Give the data back exactly. Leave out any images.

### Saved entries
┌──

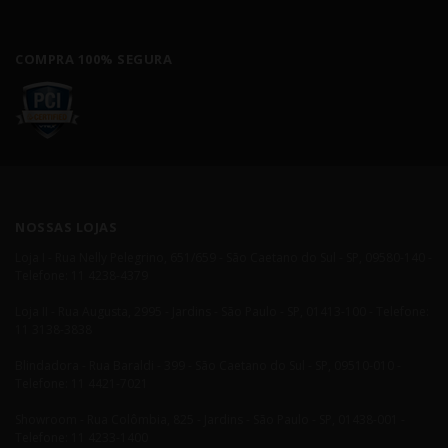
COMPRA 100% SEGURA
NOSSAS LOJAS
Loja I - Rua Nelly Pelegrino, 651/659 - São Caetano do Sul - SP, 09580-140 -
Telefone: 11 4238-4379
Loja II - Rua Augusta, 2995 - Jardins - São Paulo - SP, 01413-100 - Telefone:
11 3138-3838
Blindadora - Rua Baraldi - 399 - São Caetano do Sul - SP, 09510-010 -
Telefone: 11 4421-7021
Showroom - Rua Colômbia, 825 - Jardins - São Paulo - SP, 01438-001 -
Telefone: 11 4233-1400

└──

### RESPONSE
COMPRA 100% SEGURA
NOSSAS LOJAS
Loja I - Rua Nelly Pelegrino, 651/659 - São Caetano do Sul - SP, 09580-140 -
Telefone: 11 4238-4379
Loja II - Rua Augusta, 2995 - Jardins - São Paulo - SP, 01413-100 - Telefone:
11 3138-3838
Blindadora - Rua Baraldi - 399 - São Caetano do Sul - SP, 09510-010 -
Telefone: 11 4421-7021
Showroom - Rua Colômbia, 825 - Jardins - São Paulo - SP, 01438-001 -
Telefone: 11 4233-1400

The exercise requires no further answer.